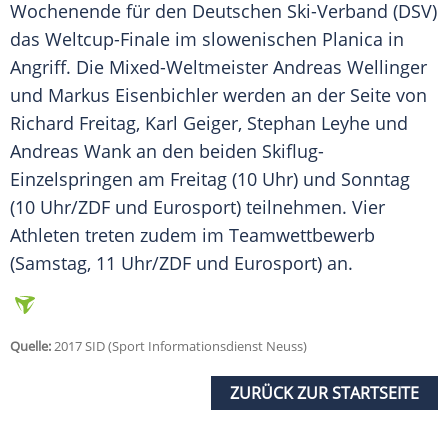
Wochenende für den Deutschen Ski-Verband (
DSV
)
das Weltcup-Finale im slowenischen
Planica
in
Angriff. Die Mixed-Weltmeister
Andreas Wellinger
und Markus Eisenbichler werden an der Seite von
Richard Freitag
,
Karl Geiger
,
Stephan Leyhe
und
Andreas Wank
an den beiden Skiflug-
Einzelspringen am Freitag (10 Uhr) und Sonntag
(10 Uhr/
ZDF
und Eurosport) teilnehmen. Vier
Athleten treten zudem im Teamwettbewerb
(Samstag, 11 Uhr/
ZDF
und Eurosport) an.
Quelle:
2017 SID (Sport Informationsdienst Neuss)
ZURÜCK ZUR STARTSEITE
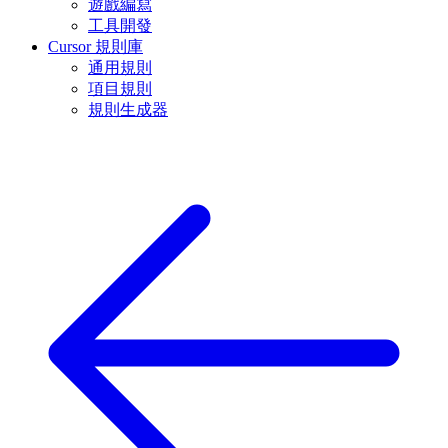
遊戲編寫
工具開發
Cursor 規則庫
通用規則
項目規則
規則生成器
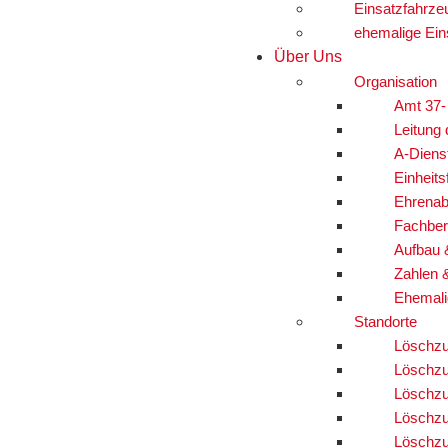
Einsatzfahrze
ehemalige Ein
Über Uns
Organisation
Amt 37-
Leitung
A-Diens
Einheits
Ehrenab
Fachber
Aufbau 
Zahlen 
Ehemali
Standorte
Löschzu
Löschzu
Löschzu
Löschzu
Löschzu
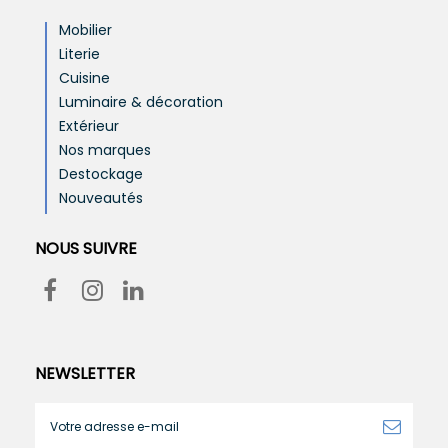
Mobilier
Literie
Cuisine
Luminaire & décoration
Extérieur
Nos marques
Destockage
Nouveautés
NOUS SUIVRE
NEWSLETTER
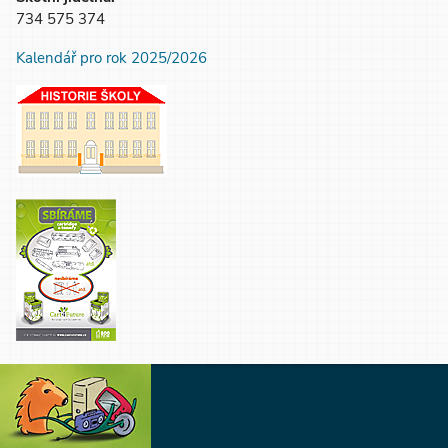
734 575 374
Kalendář pro rok 2025/2026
══════
The whole of the data above needs retyping exactly, with pictures omitted.

## EXERCISE RESULT
Wochenende für den Deutschen Ski-Verband (
DSV
)
das Weltcup-Finale im slowenischen
Planica
in
Angriff. Die Mixed-Weltmeister
Andreas Wellinger
und Markus Eisenbichler werden an der Seite von
Richard Freitag
,
Karl Geiger
,
Stephan Leyhe
und
Andreas Wank
an den beiden Skiflug-
Einzelspringen am Freitag (10 Uhr) und Sonntag
(10 Uhr/
ZDF
und Eurosport) teilnehmen. Vier
Athleten treten zudem im Teamwettbewerb
(Samstag, 11 Uhr/
ZDF
und Eurosport) an.
Quelle:
2017 SID (Sport Informationsdienst Neuss)
ZURÜCK ZUR STARTSEITE
遊戲編寫
工具開發
Cursor 規則庫
通用規則
項目規則
規則生成器
Einsatzfahrze
ehemalige Ein
Über Uns
Organisation
Amt 37-
Leitung
A-Diens
Einheits
Ehrenab
Fachber
Aufbau 
Zahlen 
Ehemali
Standorte
Löschzu
Löschzu
Löschzu
Löschzu
Löschzu
Mobilier
Literie
Cuisine
Luminaire & décoration
Extérieur
Nos marques
Destockage
Nouveautés
NOUS SUIVRE
NEWSLETTER
734 575 374
Kalendář pro rok 2025/2026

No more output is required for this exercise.